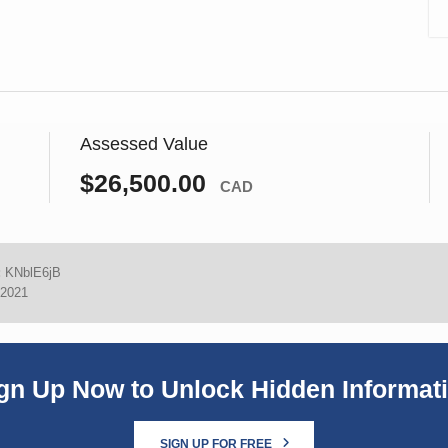
Assessed Value
$26,500.00
CAD
:
KNblE6jB
 2021
gn Up Now to Unlock Hidden Informat
SIGN UP FOR FREE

--------

### [WHAT THE TASK REQUIRES]
Transcribe every entry above exactly. Omit all pictures.

### [SOLUTION FOR THIS PROBLEM]
Assessed Value
$26,500.00
CAD
:
KNblE6jB
 2021
gn Up Now to Unlock Hidden Informat
SIGN UP FOR FREE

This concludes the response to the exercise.